Em 14 de agosto de 1415, uma poderosa frota lusitana invadiu o rico entreposto de Ceuta (ilustração ao lado), antiga possessão muçulmana, para onde convergia todo o comércio entre a África árabe e a África negra. Aquele foi um momento-chave na história, pois estabeleceu o início da expansão portuguesa ao redor do globo.

A tomada de Ceuta foi a primeira ação imperialista dos portugueses e, depois dela, os súditos do rei dom João I sentiram-se seguros para iniciar seu avanço por mares nunca dantes navegados. A decisão de invadir Ceuta foi audaciosa e astuta: a cidade, localizada próxima ao Estreito de Gibraltar, não apenas era riquíssima e relativamente desprotegida como se tratava de um autêntico ninho de piratas, cuja ação impedia o fluxo do comércio mediterrâneo.
Dispostos a obter o apoio da Igreja - então dividida entre três papas - e ver reconhecida sua independência com relação a Castela, os portugueses concluíram que um ataque aos "mouros infiéis" elevaria seu prestígio na Europa. E assim, durante os primeiros meses de 1415, dom João I armou uma poderosa frota: 33 galés, 27 trirremes, 32 birremes e 120 outros barcos, onde se amontoaram 50 mil soldados - todos "cruzados" (ou seja, com cruzes de tecido coladas aos uniformes, já que partiam para uma guerra santa).
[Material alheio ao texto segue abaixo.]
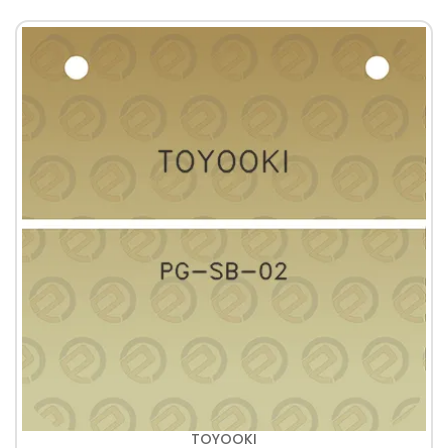
TOYOOKI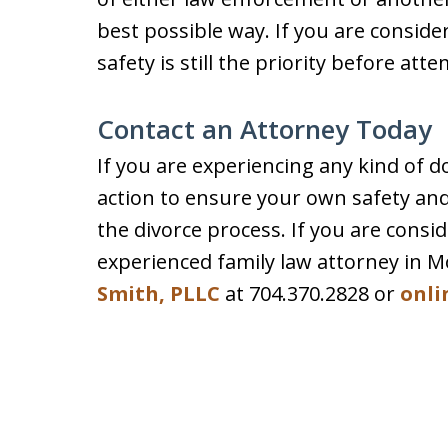
best possible way. If you are conside
safety is still the priority before att
Contact an Attorney Today
If you are experiencing any kind of do
action to ensure your own safety and
the divorce process. If you are consid
experienced family law attorney in M
Smith, PLLC
at 704.370.2828 or
onli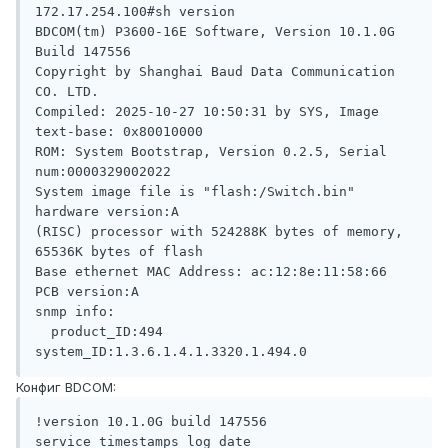
172.17.254.100#sh version 

BDCOM(tm) P3600-16E Software, Version 10.1.0G 
Build 147556

Copyright by Shanghai Baud Data Communication 
CO. LTD.

Compiled: 2025-10-27 10:50:31 by SYS, Image 
text-base: 0x80010000

ROM: System Bootstrap, Version 0.2.5, Serial 
num:0000329002022

System image file is "flash:/Switch.bin"

hardware version:A

(RISC) processor with 524288K bytes of memory, 
65536K bytes of flash

Base ethernet MAC Address: ac:12:8e:11:58:66

PCB version:A 

snmp info:

  product_ID:494   
system_ID:1.3.6.1.4.1.3320.1.494.0
Конфиг BDCOM:
!version 10.1.0G build 147556

service timestamps log date
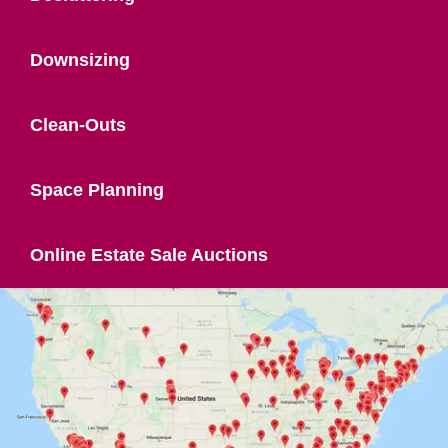
Downsizing
Clean-Outs
Space Planning
Online Estate Sale Auctions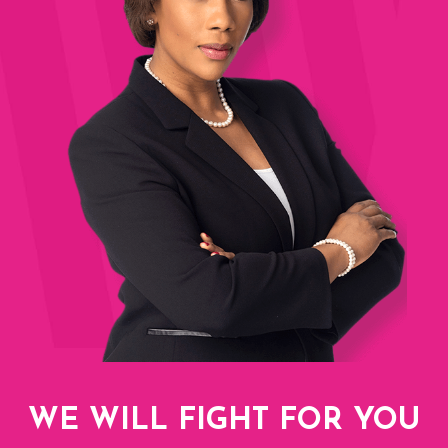
WE WILL FIGHT FOR YOU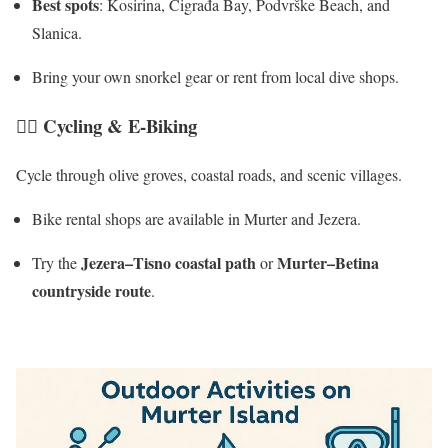
Best spots
: Kosirina, Čigrađa Bay, Podvrške Beach, and
Slanica.
Bring your own snorkel gear or rent from local dive shops.
🚴‍♀️
Cycling & E-Biking
Cycle through olive groves, coastal roads, and scenic villages.
Bike rental shops are available in Murter and Jezera.
Jezera–Tisno coastal path
Murter–Betina
Try the
or
countryside route
.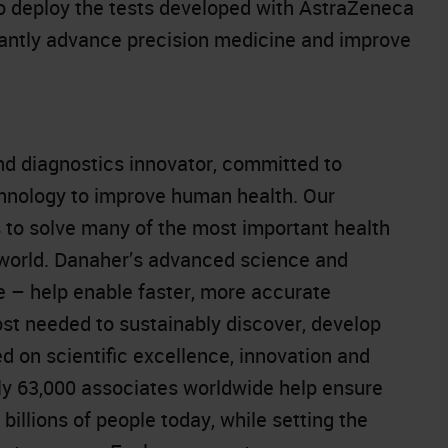
to deploy the tests developed with AstraZeneca
icantly advance precision medicine and improve
and diagnostics innovator, committed to
chnology to improve human health. Our
 to solve many of the most important health
 world. Danaher’s advanced science and
e – help enable faster, more accurate
st needed to sustainably discover, develop
d on scientific excellence, innovation and
y 63,000 associates worldwide help ensure
 billions of people today, while setting the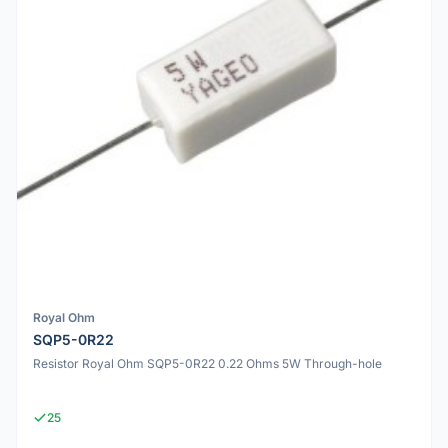
Royal Ohm
SQP5-0R22
Resistor Royal Ohm SQP5-0R22 0.22 Ohms 5W Through-hole
25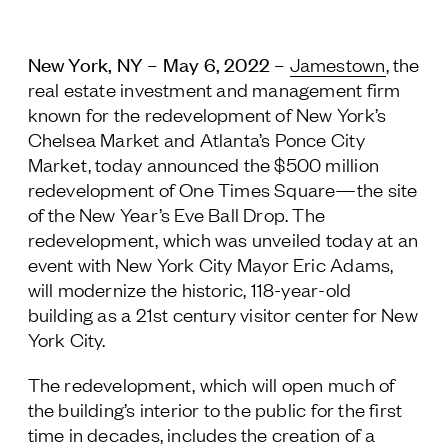
Follow Us
New York, NY – May 6, 2022
–
Jamestown
, the
real estate investment and management firm
known for the redevelopment of New York’s
Chelsea Market and Atlanta’s Ponce City
Market, today announced the $500 million
redevelopment of One Times Square—the site
of the New Year’s Eve Ball Drop. The
redevelopment, which was unveiled today at an
event with New York City Mayor Eric Adams,
will modernize the historic, 118-year-old
building as a 21
st
century visitor center for New
York City.
The redevelopment, which will open much of
the building’s interior to the public for the first
time in decades, includes the creation of a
O comando da armada foi entregue aos filhos do rei dom João I, entre os quais o infante dom Henrique. Na manhã de 14 de agosto de 1415, com Ceuta desprotegida - por um inexplicável desleixo do soberano Sala-bin-Sala -, os lusos invadiram a cidade como uma horda de bárbaros. Mataram milhares de mouros, saqueando tudo o que podiam encontrar. Arrancaram dedos e orelhas das vítimas para roubar brincos e anéis, destruindo lojas, bazares, mesquitas e o palácio do governante. Depois de dez horas de batalha desigual, contra adversários desarmados, os portugueses tornaram-se senhores de Ceuta.

O principal saque foi perpetrado por dom Afonso de Barcelos, membro da Casa Real lusitana e meio-irmão de dom Henrique. Dom Afonso levou para Portugal mais de 600 colunas de alabastro e mármore arrancadas do palácio de Sala-bin-Sala. Aquela foi a última cruzada e a primeira vitória dos europeus na África muçulmana desde os dias de glória do Império Romano. Foi também o início da expansão ultramarina lusitana - que, 85 anos depois, os conduziria até o Brasil.